In recent years, design and fabrication of advanced electrode materials to improve the energy density and power density of supercapacitors (SCs) have been the focus of energy storage fields. Rational constructing core-shell nanostructures on conductive substrate holds a promising approach for developing high-performance SCs. In this work, the hierarchical copper oxides/Co-Mn layered double hydroxides (Cu_xO/Co-Mn LDH) composite nanowire arrays grown on copper foam were fabricated by a simple thermal oxidation with potentiostatic electrodeposition. The composites with different electrodeposition time were obtained. The structure and morphology of composites were investigated via field emission scanning electron microscopy (FESEM), transmission electron microscopy (TEM), X-ray diffraction (XRD) and X-ray photoelectron spectroscopy (XPS). The electrochemical properties of composites were investigated with cycle voltammetry (CV), galvanostatic charge-discharge (GCD) and electrochemical impedance spectrum (EIS). The results showed that thin layer of interdigitated Co-Mn LDH was deposited uniformly on the surface of Cu_xO nanowires with the deposition of 18 min. The length of the composite nanowires was 5~10 μm and the diameter was around 50 nm.
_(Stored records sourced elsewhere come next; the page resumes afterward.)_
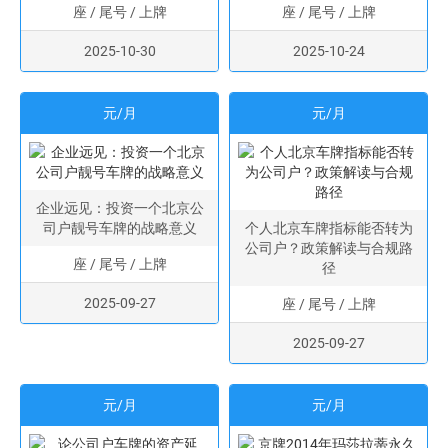
座 / 尾号 / 上牌
座 / 尾号 / 上牌
2025-10-30
2025-10-24
元/月
元/月
企业远见：投资一个北京公
司户靓号车牌的战略意义
个人北京车牌指标能否转为
公司户？政策解读与合规路
座 / 尾号 / 上牌
径
2025-09-27
座 / 尾号 / 上牌
2025-09-27
元/月
元/月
Interlaced Co-Mn LDH nanosheets deposited on Cu_xO nanowires could effectively provide large electroactive area for fast and reversible reaction to enhance the capacitance, while Cu_xO nanowires improved the mechanical robustness of the active materials on Cu foam to ensure their structural stability during redox reaction. Meanwhile, the composite structures on Cu foam could be directly used as electrode materials without addition of polymer binder or additive and thus decrease internal resistance. Consequently, the composite electrode material exhibited a specific capacitance of 305.0 F/g at 1 A/g and the capacitance retention was 70.7% at 10 A/g and good cycling stability (80.4% capacitance retention after 2 000 cycles at 1 A/g). These attractive results demonstrated that core-shell Cu_xO/Co-Mn LDH with hierarchical architecture could be promising electrode materials for high-performance supercapacitors.